Records from a data collection
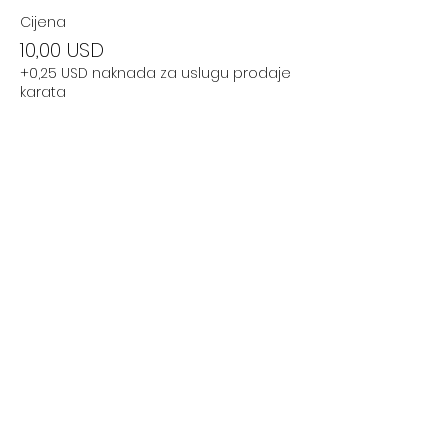
Cijena
10,00 USD
+0,25 USD naknada za uslugu prodaje
karata
Podijelite ovaj događaj
Subscribe Now
Stay Connected to Davis Dance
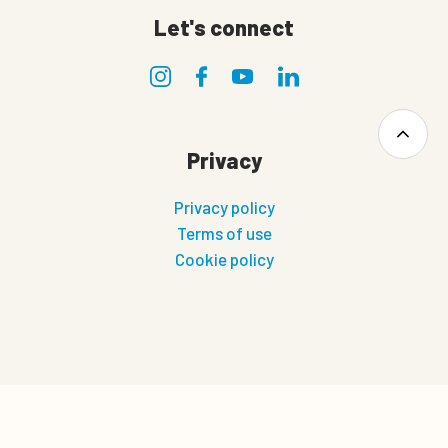
Let's connect
Privacy
Privacy policy
Terms of use
Cookie policy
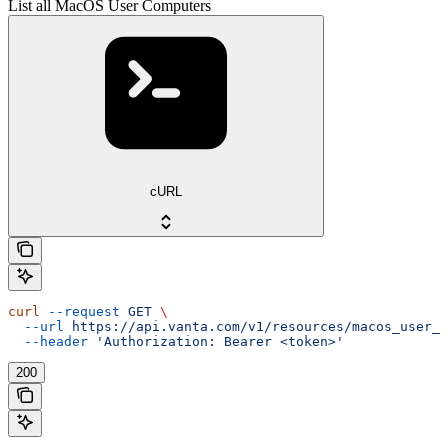
List all MacOS User Computers
cURL
curl
 --request
 GET
 \
  --url
 https://api.vanta.com/v1/resources/macos_user_c
  --header
 'Authorization: Bearer <token>'
200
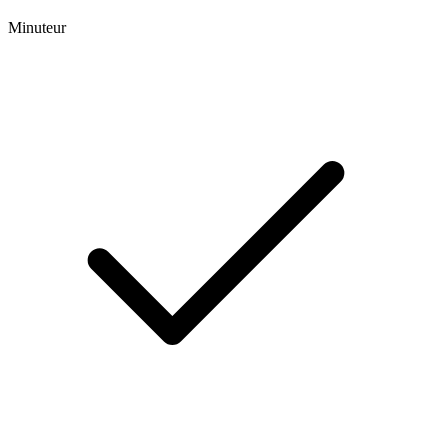
Minuteur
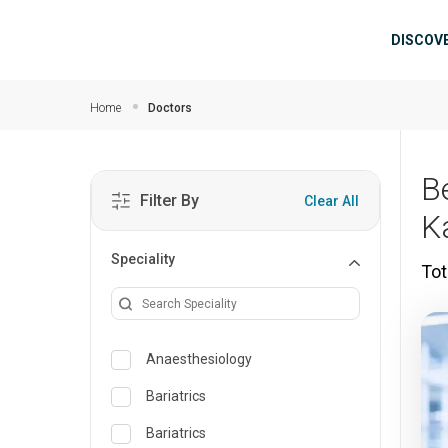
Skip to main content
Mai
DISCOV
Home
Doctors
B
Filter By
Clear All
K
Speciality
Tot
Anaesthesiology
Bariatrics
Bariatrics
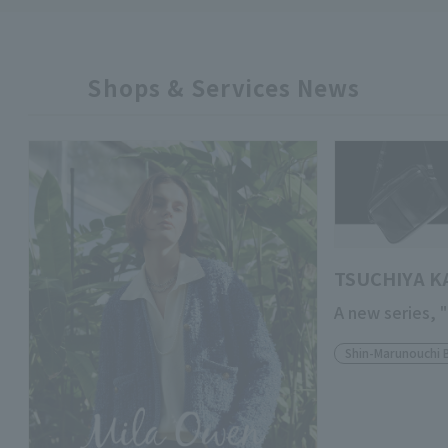
Shops & Services News
TSUCHIYA K
A new series, 
Shin-Marunouchi 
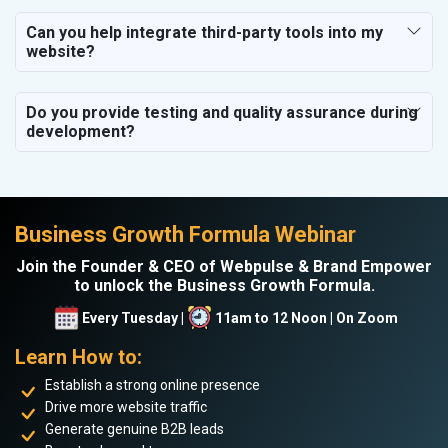
Can you help integrate third-party tools into my
website?
Do you provide testing and quality assurance during
development?
Business Growth Formula Webinar
Join the Founder & CEO of Webpulse & Brand Empower
to unlock the Business Growth Formula.
Every Tuesday |
11am to 12 Noon | On Zoom
Learn How to:
Establish a strong online presence
Drive more website traffic
Generate genuine B2B leads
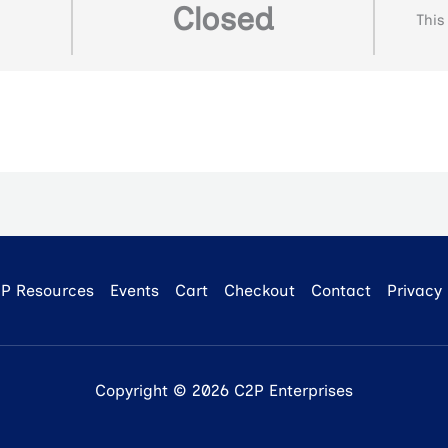
Closed
This
P Resources
Events
Cart
Checkout
Contact
Privacy 
Copyright © 2026 C2P Enterprises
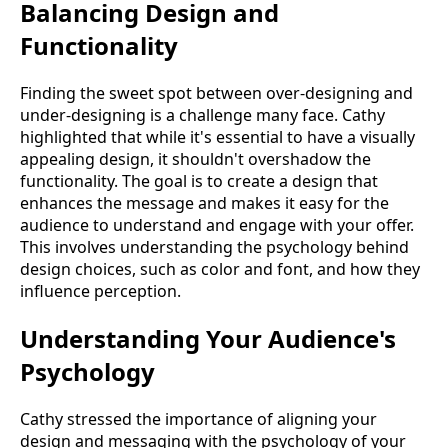
Balancing Design and
Functionality
Finding the sweet spot between over-designing and
under-designing is a challenge many face. Cathy
highlighted that while it's essential to have a visually
appealing design, it shouldn't overshadow the
functionality. The goal is to create a design that
enhances the message and makes it easy for the
audience to understand and engage with your offer.
This involves understanding the psychology behind
design choices, such as color and font, and how they
influence perception.
Understanding Your Audience's
Psychology
Cathy stressed the importance of aligning your
design and messaging with the psychology of your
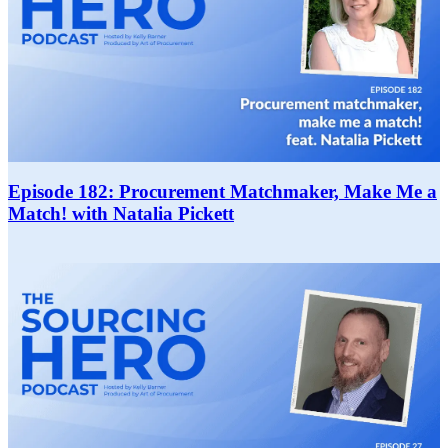
Episode 182: Procurement Matchmaker, Make Me a
Match! with Natalia Pickett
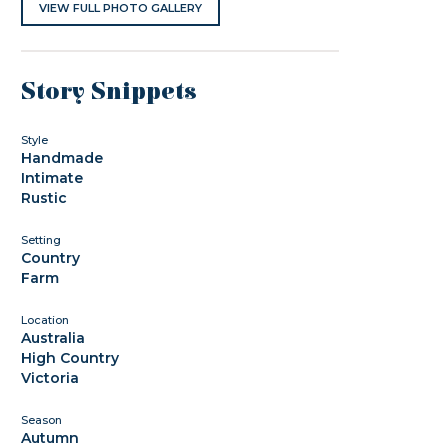
VIEW FULL PHOTO GALLERY
Story Snippets
Style
Handmade
Intimate
Rustic
Setting
Country
Farm
Location
Australia
High Country
Victoria
Season
Autumn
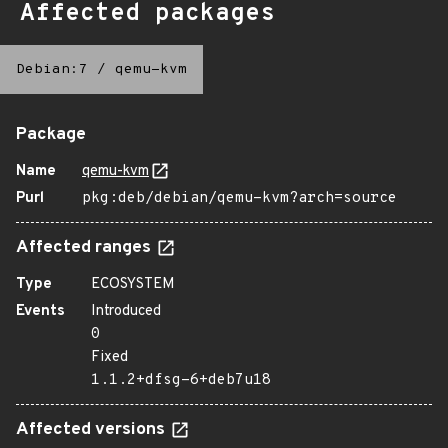
Affected packages
Debian:7
/
qemu-kvm
Package
Name
qemu-kvm
Purl
pkg:deb/debian/qemu-kvm?arch=source
Affected ranges
Type
ECOSYSTEM
Events
Introduced
0
Fixed
1.1.2+dfsg-6+deb7u18
Affected versions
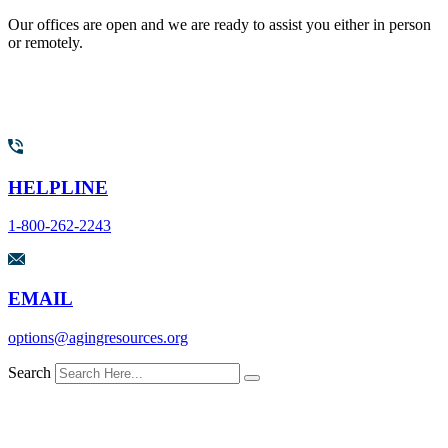
Our offices are open and we are ready to assist you either in person
or remotely.
HELPLINE
1-800-262-2243
EMAIL
options@agingresources.org
Search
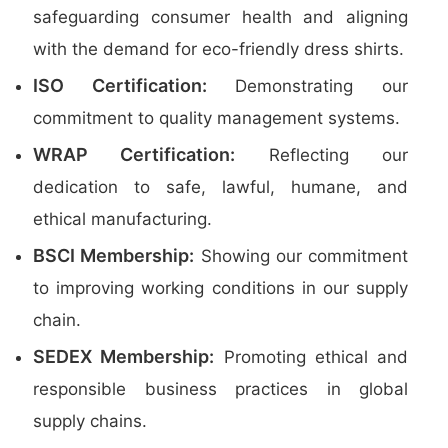
safeguarding consumer health and aligning
with the demand for eco-friendly dress shirts.
ISO Certification:
Demonstrating our
commitment to quality management systems.
WRAP Certification:
Reflecting our
dedication to safe, lawful, humane, and
ethical manufacturing.
BSCI Membership:
Showing our commitment
to improving working conditions in our supply
chain.
SEDEX Membership:
Promoting ethical and
responsible business practices in global
supply chains.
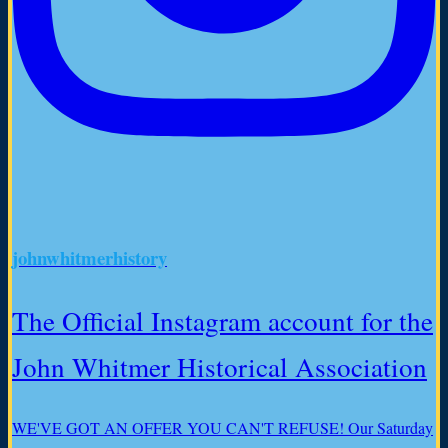
johnwhitmerhistory
The Official Instagram account for the
John Whitmer Historical Association
WE'VE GOT AN OFFER YOU CAN'T REFUSE! Our Saturday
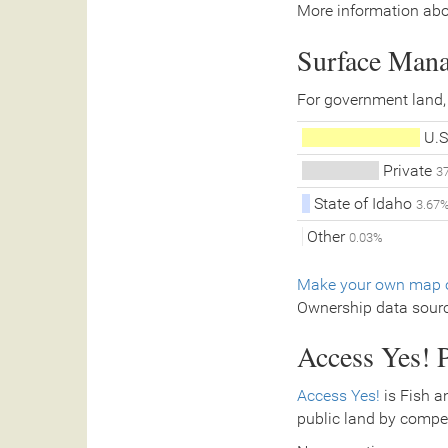
More information abo
Surface Man
For government land,
U.S
Private
3
State of Idaho
3.67
Other
0.03%
Make your own map o
Ownership data sour
Access Yes! P
Access Yes!
is Fish a
public land by compe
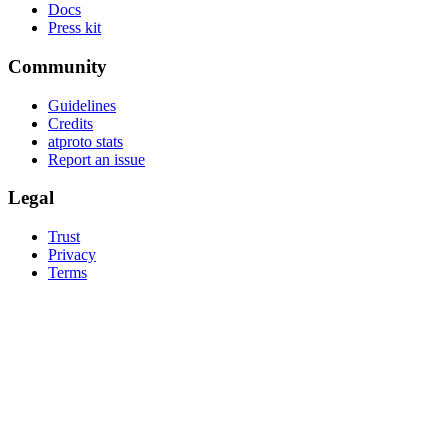
Docs
Press kit
Community
Guidelines
Credits
atproto stats
Report an issue
Legal
Trust
Privacy
Terms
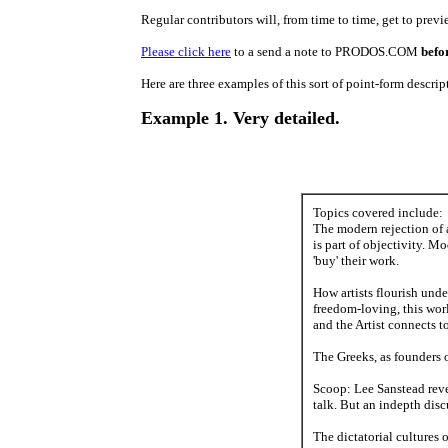
Regular contributors will, from time to time, get to prev
Please click here
to a send a note to PRODOS.COM
befo
Here are three examples of this sort of point-form descrip
Example 1. Very detailed.
Topics covered include:
The modern rejection of 
is part of objectivity. M
'buy' their work.
How artists flourish unde
freedom-loving, this worl
and the Artist connects t
The Greeks, as founders o
Scoop: Lee Sanstead revea
talk. But an indepth discu
The dictatorial cultures o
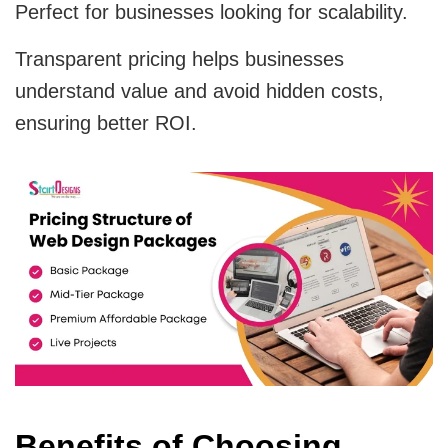
Perfect for businesses looking for scalability.
Transparent pricing helps businesses
understand value and avoid hidden costs,
ensuring better ROI.
Benefits of Choosing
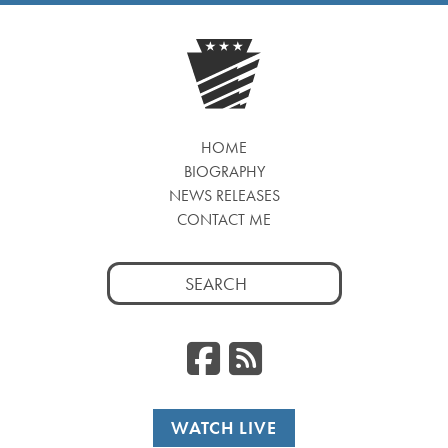
HOME
BIOGRAPHY
NEWS RELEASES
CONTACT ME
Search
for:
Facebook
RSS
WATCH LIVE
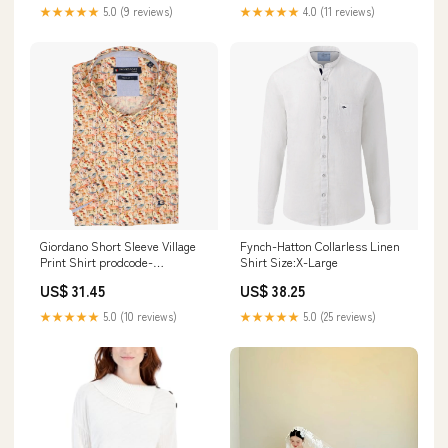
★★★★★
5.0 (9 reviews)
★★★★★
4.0 (11 reviews)
Giordano Short Sleeve Village
Fynch-Hatton Collarless Linen
Print Shirt prodcode-
Shirt Size:X-Large
S03080OLV
US$ 31.45
US$ 38.25
★★★★★
5.0 (10 reviews)
★★★★★
5.0 (25 reviews)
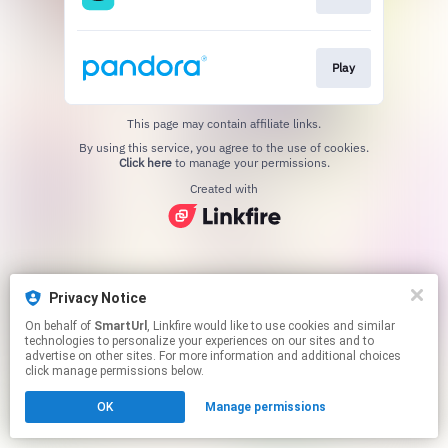
Play
This page may contain affiliate links.
By using this service, you agree to the use of cookies.
Click here
to manage your permissions.
Created with
Privacy Notice
On behalf of
SmartUrl
, Linkfire would like to use cookies and similar
technologies to personalize your experiences on our sites and to
advertise on other sites. For more information and additional choices
click manage permissions below.
OK
Manage permissions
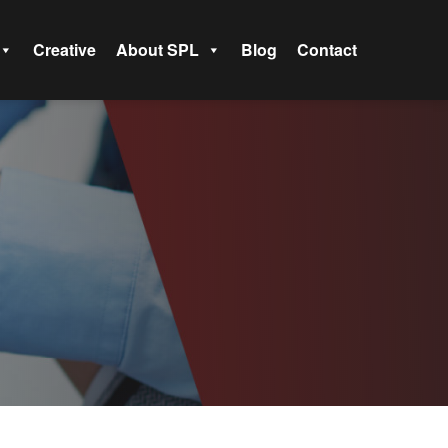
Creative
About SPL
Blog
Contact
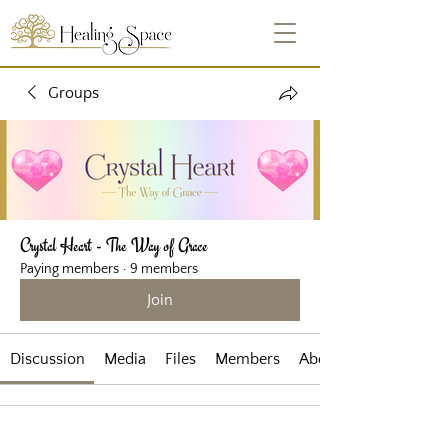
Groups
Crystal Heart - The Way of Grace
Paying members
·
9 members
Join
Discussion
Media
Files
Members
About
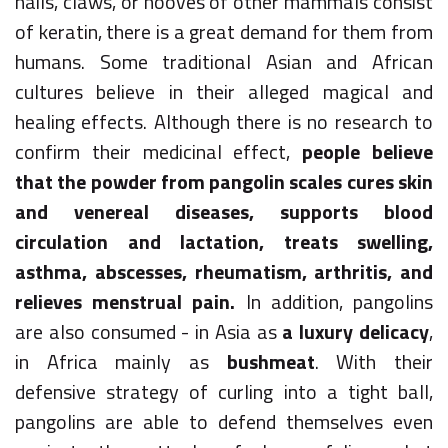
nails, claws, or hooves of other mammals consist
of keratin, there is a great demand for them from
humans. Some traditional Asian and African
cultures believe in their alleged magical and
healing effects. Although there is no research to
confirm their medicinal effect,
people believe
that the powder from pangolin scales cures skin
and venereal diseases, supports blood
circulation and lactation, treats swelling,
asthma, abscesses, rheumatism, arthritis, and
relieves menstrual pain.
In addition, pangolins
are also consumed - in Asia as
a luxury delicacy
,
in Africa mainly as
bushmeat
. With their
defensive strategy of curling into a tight ball,
pangolins are able to defend themselves even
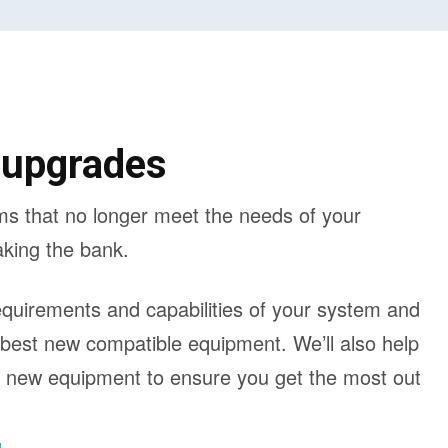
 upgrades
ms that no longer meet the needs of your
aking the bank.
requirements and capabilities of your system and
 best new compatible equipment. We’ll also help
n new equipment to ensure you get the most out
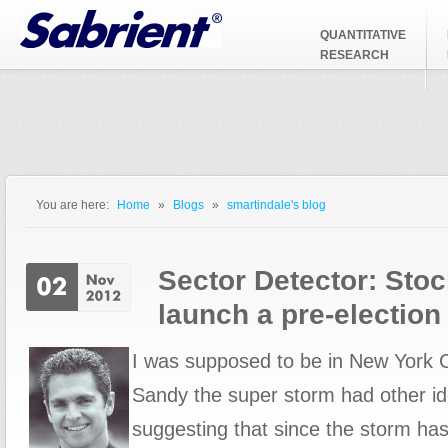
Jump to Navigation
QUANTITATIVE
RESEARCH
You are here:
Home
»
Blogs
»
smartindale's blog
You are here
Sector Detector: Stoc
launch a pre-election 
I was supposed to be in New York C
Sandy the super storm had other id
suggesting that since the storm has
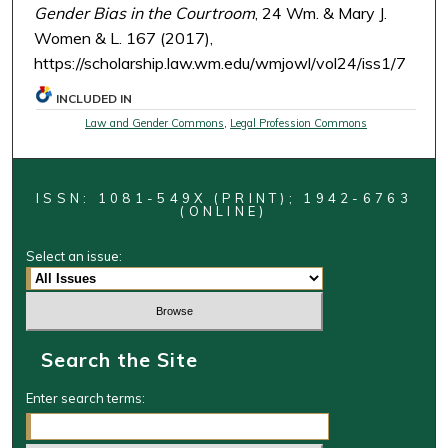
Gender Bias in the Courtroom
, 24 Wm. & Mary J.
Women & L. 167 (2017),
https://scholarship.law.wm.edu/wmjowl/vol24/iss1/7
INCLUDED IN
Law and Gender Commons
,
Legal Profession Commons
ISSN: 1081-549X (PRINT); 1942-6763
(ONLINE)
Select an issue:
Search the Site
Enter search terms:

## TASK TO CARRY OUT
Set down again, exactly, every line above from the one with "Match! with Natalia Pickett" down to the one with "to a send a note to PRODOS.COM", both ends included. No pictures, and nothing else.

## WRITTEN SOLUTION
Match! with Natalia Pickett
VIEW FULL PHOTO GALLERY
Story Snippets
Style
Handmade
Intimate
Rustic
Setting
Country
Farm
Location
Australia
High Country
Victoria
Season
Autumn
Affected packages
Debian:7
/
qemu-kvm
Package
Name
qemu-kvm
Purl
pkg:deb/debian/qemu-kvm?arch=source
Affected ranges
Type
ECOSYSTEM
Events
Introduced
0
Fixed
1.1.2+dfsg-6+deb7u18
Affected versions
Our offices are open and we are ready to assist you either in person
or remotely.
HELPLINE
1-800-262-2243
EMAIL
options@agingresources.org
Search
safeguarding consumer health and aligning
with the demand for eco-friendly dress shirts.
ISO Certification:
Demonstrating our
commitment to quality management systems.
WRAP Certification:
Reflecting our
dedication to safe, lawful, humane, and
ethical manufacturing.
BSCI Membership:
Showing our commitment
to improving working conditions in our supply
chain.
SEDEX Membership:
Promoting ethical and
responsible business practices in global
supply chains.
johnwhitmerhistory
The Official Instagram account for the
John Whitmer Historical Association
WE'VE GOT AN OFFER YOU CAN'T REFUSE! Our Saturday
More information abo
Surface Man
For government land,
U.S
Private
3
State of Idaho
3.67
Other
0.03%
Make your own map o
Ownership data sour
Access Yes! P
Access Yes!
is Fish a
public land by compe
Docs
Press kit
Community
Guidelines
Credits
atproto stats
Report an issue
Legal
Trust
Privacy
Terms
Regular contributors will, from time to time, get to prev
Please click here
to a send a note to PRODOS.COM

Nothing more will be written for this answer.